I am dealing with a situation in my life that looks a lot like failure, but God has been dealing with me to understand that ours is an upside-down world. What the world sees as failure might be the start of a wonderful new road, or it may be needed submission to release control and trust, or an opportunity to hide in His mercy and depend on Him. What the world celebrates as success can contain seeds of self-reliance that can lead us away from God. And sometimes it’s just what it looks like: beautiful, blessed accomplishment.

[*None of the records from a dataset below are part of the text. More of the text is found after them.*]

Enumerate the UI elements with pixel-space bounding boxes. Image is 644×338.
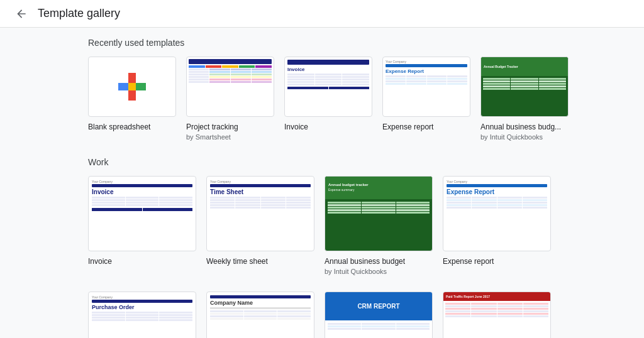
back-button[interactable]: [15, 8, 28, 20]
recently-used-title: Recently used templates: [88, 38, 556, 48]
template-thumb-annual-work: Annual budget trackerExpense summary: [325, 176, 433, 251]
template-blank[interactable]: Blank spreadsheet: [88, 57, 176, 142]
template-project-tracking[interactable]: Project tracking by Smartsheet: [186, 57, 274, 142]
template-annual-work[interactable]: Annual budget trackerExpense summary Ann…: [325, 176, 433, 276]
svg-rect-3: [118, 83, 128, 90]
template-crm[interactable]: CRM REPORT CRM REPORT: [325, 292, 433, 338]
template-thumb-project: [186, 57, 274, 117]
recently-used-section: Recently used templates Blank spreadshee…: [88, 38, 556, 142]
page-title: Template gallery: [38, 7, 120, 20]
template-name-expense-work: Expense report: [443, 256, 551, 267]
template-thumb-invoice: Invoice: [284, 57, 372, 117]
template-thumb-invoice-work: Your Company Invoice: [88, 176, 196, 251]
template-invoice-recent[interactable]: Invoice Invoice: [284, 57, 372, 142]
template-expense-recent[interactable]: Your Company Expense Report Expense repo…: [382, 57, 470, 142]
template-name-invoice-work: Invoice: [88, 256, 196, 267]
template-thumb-timesheet: Your Company Time Sheet: [206, 176, 314, 251]
svg-rect-2: [128, 83, 136, 90]
google-plus-icon: [113, 68, 151, 106]
template-thumb-traffic: Paid Traffic Report June 2017: [443, 292, 551, 338]
work-row-2: Your Company Purchase Order Purchase Ord…: [88, 292, 556, 338]
template-thumb-expense-work: Your Company Expense Report: [443, 176, 551, 251]
template-company[interactable]: Company Name Company Name: [206, 292, 314, 338]
recently-used-row: Blank spreadsheet: [88, 57, 556, 142]
template-thumb-annual: Annual Budget Tracker: [480, 57, 569, 117]
template-traffic[interactable]: Paid Traffic Report June 2017 Paid Traff…: [443, 292, 551, 338]
template-invoice-work[interactable]: Your Company Invoice Invoice: [88, 176, 196, 276]
template-thumb-company: Company Name: [206, 292, 314, 338]
template-timesheet-work[interactable]: Your Company Time Sheet Weekly time shee…: [206, 176, 314, 276]
template-purchase[interactable]: Your Company Purchase Order Purchase Ord…: [88, 292, 196, 338]
work-title: Work: [88, 157, 556, 167]
template-name-expense-recent: Expense report: [382, 122, 470, 133]
template-name-invoice-recent: Invoice: [284, 122, 372, 133]
template-author-annual-work: by Intuit Quickbooks: [325, 267, 433, 276]
template-name-blank: Blank spreadsheet: [88, 122, 176, 133]
template-author-annual-recent: by Intuit Quickbooks: [480, 133, 569, 142]
header: Template gallery: [0, 0, 644, 28]
template-annual-recent[interactable]: Annual Budget Tracker Annual business bu…: [480, 57, 569, 142]
template-name-timesheet: Weekly time sheet: [206, 256, 314, 267]
template-thumb-blank: [88, 57, 176, 117]
main-content: Recently used templates Blank spreadshee…: [0, 28, 644, 338]
template-expense-work[interactable]: Your Company Expense Report Expense repo…: [443, 176, 551, 276]
template-name-project: Project tracking: [186, 122, 274, 133]
template-thumb-expense: Your Company Expense Report: [382, 57, 470, 117]
template-name-annual-recent: Annual business budg...: [480, 122, 569, 133]
template-name-annual-work: Annual business budget: [325, 256, 433, 267]
work-row-1: Your Company Invoice Invoice: [88, 176, 556, 276]
template-author-project: by Smartsheet: [186, 133, 274, 142]
template-thumb-crm: CRM REPORT: [325, 292, 433, 338]
work-section: Work Your Company Invoice: [88, 157, 556, 338]
template-thumb-purchase: Your Company Purchase Order: [88, 292, 196, 338]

But when you’re on the failure side of the coin, it can be hard to see life through a God-shaped lens, where a winding road is a place of learning and possibility. Anyway, it’s hard for me. When I’ve prayed and worked to change my mindset toward hope, toward bulbs growing just under the surface where I can’t see, I’m like a butterfly: free but fragile. When I share my story with trusted friends, I mostly get understanding and positivity, and I soar. In those moments, I can see Jesus continuing to lead me down this strange road I’m on, in love. But today, when I shared my story with two Christians I respect, it was met with a decidedly worldly lens, and I felt myself fall. No matter how hard I tried to maintain my hopeful perspective, I walked away deflated. They were seeing my situation just as the world would and does. They did not see potential for greater good coming from this valley season, but they preached detached acceptance, which is a perfectly appropriate response if you don’t believe in a resurrection God. I am a little flustered by their reactions, to be honest.
A Christian is by definition a pilgrim. We walk and learn and we live here, but here is not our home. When the worldly definition of success trumps the quiet work of God in a broken human soul, we have to check ourselves. After all, each of us falls short sometime. Everyone gets a turn in the valley. But it’s an upside down world, and thankfully, here is not our home. I could twist my point of view toward hope with mental and spiritual gymnastics all day long, but none of it would mean a thing without grace. God is leading me in this time, and whether it’s just He and I who walk this road together, we will keep walking. As a wise sister recently said, we’re not lost. Sometimes we just don’t know where we are. There are a few things we do know, though. He makes good out of all things for those who love Him. He brings light from darkness, beauty from ashes, new life from death. He is good, and I’m choosing to put my hand in His as we move forward, step by step.